December 23, 2025
Brace yourself: Lisp ahead
Learn Lisp/Fennel Programming Against Neovim
Neovim learns Lisp; commenters cry 'Emacs déjà vu' and mock 'AI era' mantra
TLDR: A series teaches Neovim plugin building with Fennel (a Lisp), aiming at interactive, functional coding. Comments roast the repeated “AI era” pitch and joke it’s Emacs déjà vu, while supporters say it’s a solid way to learn modern development despite AI hype.

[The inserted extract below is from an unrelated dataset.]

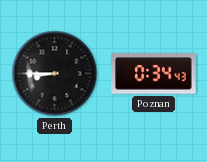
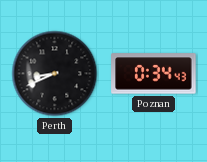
Perth: 8:45 -> 8:41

A new series teaches how to build plugins for the code editor Neovim using Fennel, a friendly Lisp that runs on Lua. The author pitches it as a guide to “interactive development” and “functional programming,” with chapters on parentheses-based editing, pure functions, and even macros—while repeating the phrase “in the AI era” like a hype track. The crowd noticed. One top comment rolled its eyes at the slogan, turning the thread into a running gag: how many times did they say it? Meanwhile, old-school devs hit snooze on the novelty, joking that turning a text editor into a full development environment with Lisp is basically Emacs cosplay. Cue the meme wars: “Neovim becoming Emacs” jokes, “brace vs parenthesis” quips, and the inevitable drinking game for every AI mention. Still, some readers cheered the series for making big ideas accessible, arguing that even if AI helps write code, humans still need to debug and think—exactly the author’s point. Others pushed back: why reinvent the wheel when we have mature tools? Love it or roast it, the thread proves one thing—Lisp dreams never die, they just switch editors.
Key Points
- •The series teaches Neovim plugin development using Fennel to explain Lisp, functional programming, and interactive development.

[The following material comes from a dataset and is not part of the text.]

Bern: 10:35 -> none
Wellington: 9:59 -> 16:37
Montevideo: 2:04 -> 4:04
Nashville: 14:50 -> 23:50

- •It provides setup guidance, including installation, plugins, formatting, and introduces Lua interoperability and LuaRocks.
- •A Fennel crash course covers Lisp syntax and core language constructs, plus extensions for Lua tables and the nfnl library.
- •Advanced topics include interactive development commands, S-expression editing, macros, data-oriented programming, and FP idioms.
- •Practical sections progress from Hello World plugins to standard architecture and debugging, with case studies like auto-conjure, a Conjure Piglet client, and WebSocket.